[WORK INSTRUCTIONS]:
When you reach a picture, pass over it; otherwise repeat the listing word for word.

******************************

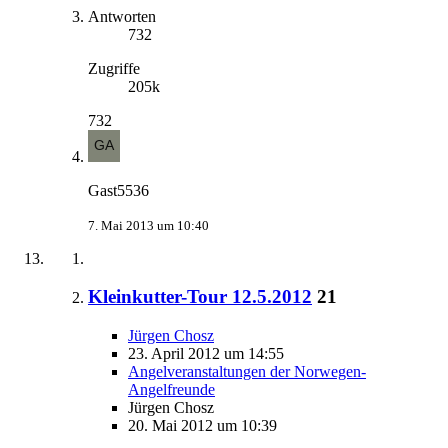
Antworten
732
Zugriffe
205k
732
Gast5536
7. Mai 2013 um 10:40
Kleinkutter-Tour 12.5.2012
21
Jürgen Chosz
23. April 2012 um 14:55
Angelveranstaltungen der Norwegen-
Angelfreunde
Jürgen Chosz
20. Mai 2012 um 10:39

******************************

[EXERCISE OUTPUT]:
Antworten
732
Zugriffe
205k
732
Gast5536
7. Mai 2013 um 10:40
Kleinkutter-Tour 12.5.2012
21
Jürgen Chosz
23. April 2012 um 14:55
Angelveranstaltungen der Norwegen-
Angelfreunde
Jürgen Chosz
20. Mai 2012 um 10:39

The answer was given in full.